Ofiara odkupieńcza Jezusa

           Na czym polega odkupieńcza Ofiara Jezusa?   Kiedy Chrystus mówi: „Syn Człowieczy nie przyszedł, aby Mu służono, lecz żeby służyć i dać swoje życie na okup za wielu” (Mk 10,45), wówczas w słowach tych ujmuje istotny cel swego mesjańskiego posłannictwa: „dać życie swe na okup”. Posłannictwo Mesjasza jest odkupieńcze: „okup za wielu”, czyli za całą ludzkość, bowiem wedle semickiego sposobu wyrażania myśli znaczy to: „za wszystkich”. W taki sposób widział posłannictwo Mesjasza prorok Izajasz i tak je wyraził w Pieśni o Słudze Jahwe: „On się obarczył naszym cierpieniem, On dźwigał nasze boleści, a myśmy Go za skazańca uznali, chłostanego przez Boga i zdeptanego. Lecz On był przebity za nasze grzechy, zdruzgotany za nasze winy. Spadła Nań chłosta zbawienna dla nas, a w Jego ranach jest nasze zdrowie” (Iz 53,4-5). Sam On był bezwzględnie niewinny i święty. Chrystus właśnie z racji swojej niewinności i świętości „był godzien stać się rekompensatą za wszystkich”, jak czytamy u św. Cyryla Aleksandryjskiego. Właśnie jako Ten, „który grzechu nie uczynił” (por. 1 P 2,22), mógł wziąć na siebie to, co jest skutkiem grzechu, a więc cierpienie i śmierć, nadając ofierze ze swego życia doskonałe znaczenie odkupieńcze. W pewnym sensie sprawiedliwości stało się zadość, tylko tyle, że karę poniósł Niewinny na którą zasłużyli inni. Gdy ktoś tę katastrofalną sytuację wywołaną przez grzech przyjmuje z czystej miłości dla dobra grzeszników, owa sytuacja oznacza poddanie się miłości, która pochodzi od Boga (por. Ga 1,4), stając się źródłem błogosławieństwa (por. Ga 3,13-14). Błogosławieństwo spływa na grzeszników. Funkcjonały dobra jakie wypływają z ofiary stają się na tyle mocne aby pokonać każde zło. Wygenerowane dobro wystarczy aby podczas każdej Mszy, kiedy przypomina się mękę Pańską działało i było skuteczne. Uczestnictwo w Ofierze mszalnej jest dobrem pozostawionym ludziom przez Chrystusa. To dobro jest nieskończone bo za nim stoi Bóg, który ofiarę Jezusa uczynił skuteczną aż po dzień dzisiejszy.

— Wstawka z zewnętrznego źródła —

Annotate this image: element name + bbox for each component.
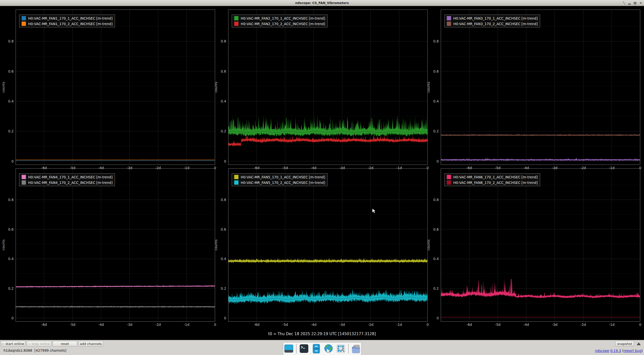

     Wierni parafialni wierzą w różne cudowne wydarzenia związane z Jezusem. Niektóre są przesadzone i infantylne. Cud Odkupieńczy jest szczególny, najprawdziwszym cudem i znakiem od Boga. Wykonuje się w przestrzeni duchowej, sięga ludzkiej duszy. Żaden człowiek nie jest w stanie sam wymazać grzech. Obraza boska  czyni spustoszenia w wymiarze natury. Przestrzeń duchowa ulega degradacji. Tylko Bóg może przywrócić jej pierwotny czysty stan. Człowiek przez skruchę i wolę naprawienia relacji z Bogiem może jedynie skorzystać z Bożego Miłosierdzia i Bożej Miłości. Podobnie jak dobro jakie czyni człowiek jest de facto działaniem Boga. Człowiek może przez chęć i wolę skorzystać z Bożej mocy, chociaż Bóg milczy. Prawdziwym Sprawcą dobra może być tylko Ten, kto dobro może wygenerować, zachować, podtrzymać i przesłać dalej. Do tego potrzebna jest  siła miłości o wymiarze boskim.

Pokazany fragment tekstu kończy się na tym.